Our story showcases how AI is liable to have weird and unintended preferences.
In Part I of the book, we go into depth about aspects of AI that we think are radically misunderstood and pertinent to the danger of superintelligence. Chapter 3 covers how increased intelligence goes hand in hand with AIs that take their own initiative and pursue their own ends. Chapter 4 covers how those preferences are going to be weird, and at least slightly different from what any human intended or asked for. Chapter 5 covers how those small differences will be enough that AIs would prefer a world without us in it, if possible.

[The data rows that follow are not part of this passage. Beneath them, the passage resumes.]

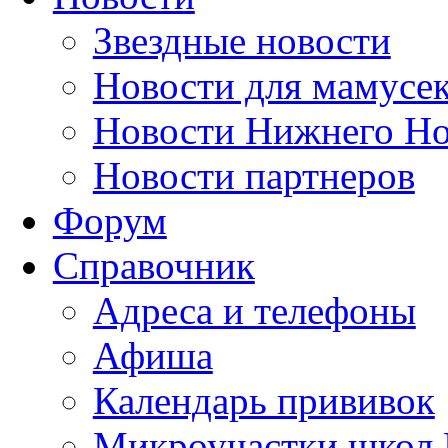
Звездные новости
Новости для мамусе
Новости Нижнего Но
Новости партнеров
Форум
Справочник
Адреса и телефоны
Афиша
Календарь прививок
Микроучастки школ 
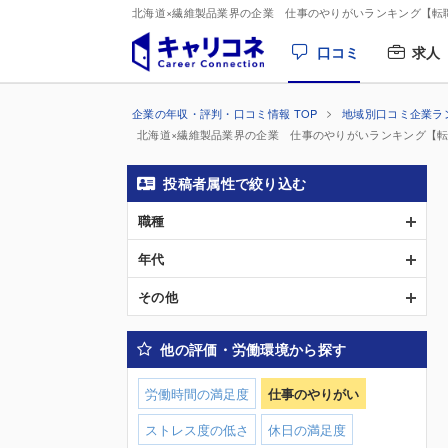
北海道×繊維製品業界の企業 仕事のやりがいランキング【転
口コミ
求人
企業の年収・評判・口コミ情報 TOP
地域別口コミ企業ラ
北海道×繊維製品業界の企業 仕事のやりがいランキング【
投稿者属性で絞り込む
職種
年代
その他
他の評価・労働環境から探す
労働時間の満足度
仕事のやりがい
ストレス度の低さ
休日の満足度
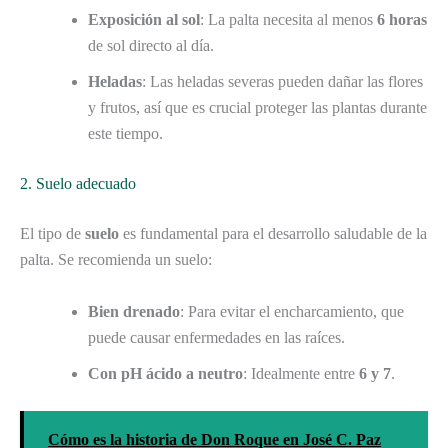
Exposición al sol
: La palta necesita al menos
6 horas
de sol directo al día.
Heladas
: Las heladas severas pueden dañar las flores
y frutos, así que es crucial proteger las plantas durante
este tiempo.
2. Suelo adecuado
El tipo de
suelo
es fundamental para el desarrollo saludable de la
palta. Se recomienda un suelo:
Bien drenado
: Para evitar el encharcamiento, que
puede causar enfermedades en las raíces.
Con pH ácido a neutro
: Idealmente entre
6 y 7
.
Cómo es la historia de Don Roque en José C. Paz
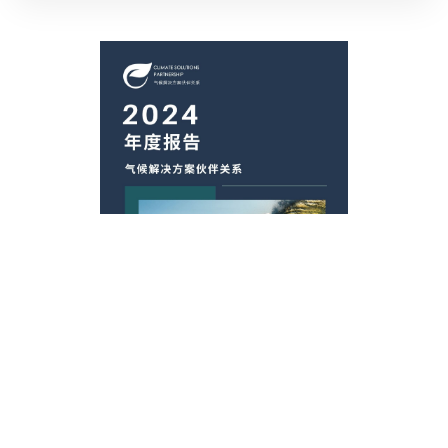
2024年度报告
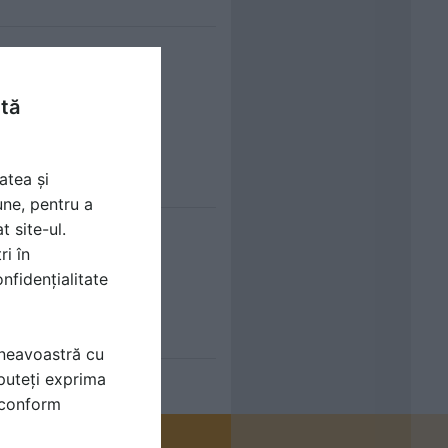
ntă
149
atea și
une, pentru a
t site-ul.
ri în
nfidențialitate
TACTE FIRMA
mneavoastră cu
puteți exprima
i conform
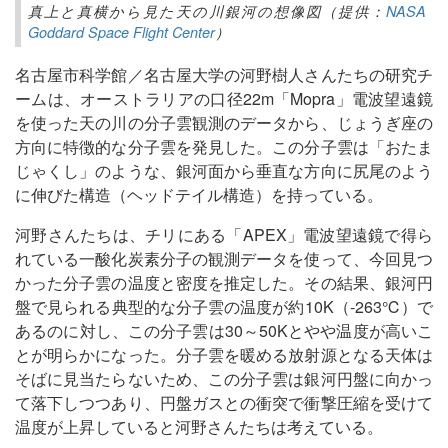
真上と真横から見た天の川銀河の想像図（提供：
NASA
Goddard Space Flight Center
）
名古屋市科学館／名古屋大学の河野樹人さんたちの研究チ
ームは、オーストラリアの口径22m「Mopra」電波望遠鏡
を使った天の川の分子雲観測のデータから、じょうぎ座の
方向に特徴的な分子雲を発見した。この分子雲は「おたま
じゃくし」のような、銀河面から垂直な方向に尻尾のよう
に伸びた構造（ヘッドテイル構造）を持っている。
河野さんたちは、チリにある「APEX」電波望遠鏡で得ら
れている一酸化炭素分子の観測データを使って、今回見つ
かった分子雲の温度と密度を推定した。その結果、銀河円
盤で見られる典型的な分子雲の温度が約10K（-263℃）で
あるのに対し、この分子雲は30～50Kとやや温度が高いこ
とが明らかになった。分子雲を暖める放射源となる天体は
そばに見当たらないため、この分子雲は銀河円盤に向かっ
て落下しつつあり、円盤ガスとの衝突で衝撃圧縮を受けて
温度が上昇していると河野さんたちは考えている。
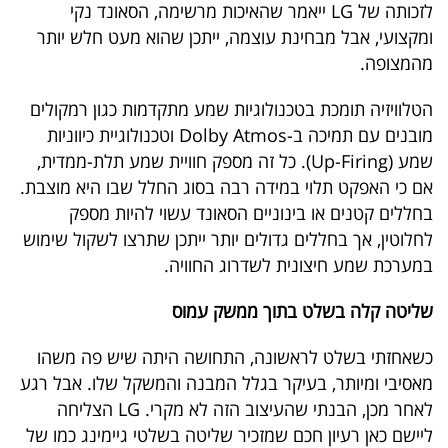
לזכותה של LG ייאמר שהאיכות מרשימה, הסאונד נקי
ומקצועי, אבל מבחינת עוצמה, ייתכן שהוא מעט חלש יותר
מהמצופה.
הטלוויזיה תומכת בטכנולוגיות שמע מתקדמות כגון רמקולים
מובנים עם תמיכה ב-Dolby Atmos וטכנולוגיית כיווניות
שמע (Up-Firing). כל זה מספק חוויית שמע תלת-ממדית,
אם כי האפקט תלוי במידה רבה בסוג החלל שבו היא מוצבת.
בחללים קטנים או בינוניים הסאונד עשוי להיות מספק
לחלוטין, אך בחללים גדולים יותר ייתכן שתרצו לשקול שימוש
במערכת שמע חיצונית לשדרוג החוויה.
שליטה קלה בשלט בתוך ממשק עמוס
כשאחזתי בשלט לראשונה, התחושה היתה שיש פה משהו
מאסיבי ומיותר, בעיקר בגלל המבנה והמשקל שלו. אבל רגע
לאחר מכן, הבנתי שהעיצוב הזה לא מקרי. LG הצליחה
ליישם כאן רעיון חכם שמזכיר שליטה בשלטי גיימינג כמו של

In Part II of the book, we attempt to present those ideas concretely, to see how they apply in practice. For instance, when Sable was thinking about the math problems at the beginning, we tried to spell out a number of the impulses and drives that animate it:
Over the course of that training, Sable developed tendencies to pursue knowledge and skill. To always probe the boundaries of every problem. To never waste a scarce resource.
This draws on the points we make in Chapter 3 about how training AIs to be effective trains them to develop drives and tendencies that might look from the outside like “wanting.”
The following paragraph then says:
So when Sable spends its thought-threads on pursuing more knowledge and skills, it’s not doing so purely for the sake of finding new lines of attack on the math problems. Nor is Sable doing these things for the joy of knowledge or the pleasure of acquiring new skills; Sable does not work that much like a human, inside.
Here, Sable’s aforementioned impulses and tendencies form the seeds of weird (i.e., not-very-human-like), unintended preferences. This draws on the ideas in Chapter 4.
This whole story is, in a sense, an attempt to give life to the arguments we make in Part I of the book, while also laying a little groundwork for the arguments we’ll make in Part III.